Personalised vaccines to treat skin cancer show promise in small studies

Cancer Research UK

Personalised vaccines have been used to successfully treat melanoma (skin cancer) patients in two small studies. 

Researchers used unique differences in each patient’s cancer to design vaccines to spur the immune system into action. The early stage studies included a total of 19 patients, and are published in the journal Nature.

The results will be seen as another step towards personalised therapies, though vaccines are some way off being used as a standard treatment. 

“The promising results show that ... for some patients, they can successfully harness the power of the body’s own immune system to kill cancer cells.” - Catherine Pickworth, Cancer Research UK

Dr Catherine Pickworth, science communication officer at Cancer Research UK, said that the next step will be to test the vaccines in larger clinical trials.

Because of the early stage of the trials, more work is needed to see “if the vaccines are better than existing treatments, if they improve survival, and what their long-term side effects could be.”

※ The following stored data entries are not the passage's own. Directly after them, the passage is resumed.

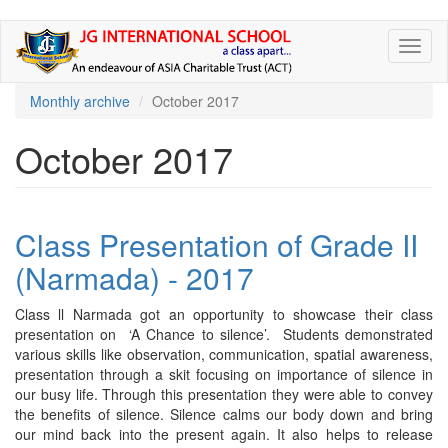
Skip
Toggl
to
naviga
main
content
Monthly archive
October 2017
October 2017
Class Presentation of Grade II
(Narmada) - 2017
Class ll Narmada got an opportunity to showcase their class
presentation on ‘A Chance to silence’. Students demonstrated
various skills like observation, communication, spatial awareness,
presentation through a skit focusing on importance of silence in
our busy life. Through this presentation they were able to convey
the benefits of silence. Silence calms our body down and bring
our mind back into the present again. It also helps to release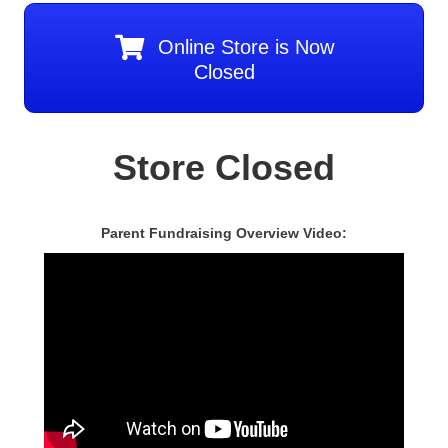
Online Store is Now
Closed
Store Closed
Parent Fundraising Overview Video: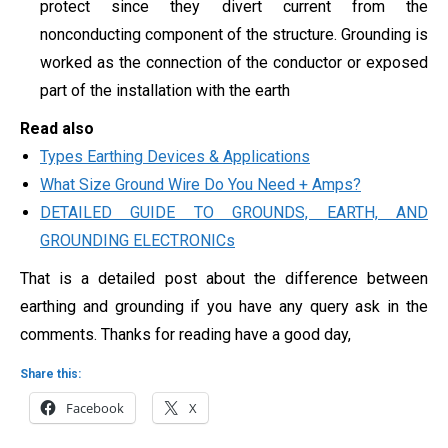
protect since they divert current from the
nonconducting component of the structure. Grounding is
worked as the connection of the conductor or exposed
part of the installation with the earth
Read also
Types Earthing Devices & Applications
What Size Ground Wire Do You Need + Amps?
DETAILED GUIDE TO GROUNDS, EARTH, AND
GROUNDING ELECTRONICs
That is a detailed post about the difference between
earthing and grounding if you have any query ask in the
comments. Thanks for reading have a good day,
Share this:
Facebook
X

Each study looked for faulty molecules from patients’ tumours to use in the vaccines – the first study used a molecule called RNA and the second used protein molecules. 

These faulty molecules were personal to each tumour. By including them in the vaccines the researchers aimed to enable the body’s immune system to recognise the tumour and so attack it, keeping at bay any disease that had been left behind.

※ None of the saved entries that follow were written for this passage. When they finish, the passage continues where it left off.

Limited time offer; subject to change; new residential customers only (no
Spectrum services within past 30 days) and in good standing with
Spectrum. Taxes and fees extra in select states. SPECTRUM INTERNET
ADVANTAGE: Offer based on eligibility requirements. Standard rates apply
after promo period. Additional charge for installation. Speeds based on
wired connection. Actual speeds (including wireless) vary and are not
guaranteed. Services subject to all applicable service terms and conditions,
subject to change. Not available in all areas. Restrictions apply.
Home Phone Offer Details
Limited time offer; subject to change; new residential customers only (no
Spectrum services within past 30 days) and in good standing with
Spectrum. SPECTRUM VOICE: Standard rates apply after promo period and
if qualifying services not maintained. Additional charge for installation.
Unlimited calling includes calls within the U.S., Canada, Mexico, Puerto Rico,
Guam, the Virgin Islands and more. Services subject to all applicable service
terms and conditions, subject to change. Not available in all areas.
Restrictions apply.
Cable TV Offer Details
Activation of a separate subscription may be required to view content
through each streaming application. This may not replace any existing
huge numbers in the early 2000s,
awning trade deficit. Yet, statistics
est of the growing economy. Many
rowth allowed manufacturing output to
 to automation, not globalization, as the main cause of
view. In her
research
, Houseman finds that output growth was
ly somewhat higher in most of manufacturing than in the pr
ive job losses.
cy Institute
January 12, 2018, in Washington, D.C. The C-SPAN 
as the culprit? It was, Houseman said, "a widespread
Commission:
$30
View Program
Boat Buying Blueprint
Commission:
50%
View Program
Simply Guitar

The first study included 13 patients who had stage III or IV melanoma, 8 of whom had no detectable cancer after surgery. Following vaccination, all of these patients were disease free at the end of the follow up period of 1-2 years. 

The 5 remaining patients had relapsed between surgery and the start of the vaccination programme. One of these responded well and remained relapse-free for over 2 years, and another had a partial response. 

The second study included 6 patients who each received a series of 7 vaccinations after their melanoma was removed surgically. The tumours were classed as having a high risk of spreading but hadn’t received other treatments.

Four of the patients had stage III melanoma, and after the vaccination the disease had not recurred 25 months later. But the disease did recur in the other 2 patients with stage IV melanoma, though both responded to further treatment using the immunotherapy drug pembrolizumab.  

“The promising results show that personalised cancer vaccines designed to treat skin cancer are safe to use, and that for some patients, they can successfully harness the power of the body’s own immune system to kill cancer cells,” Pickworth added.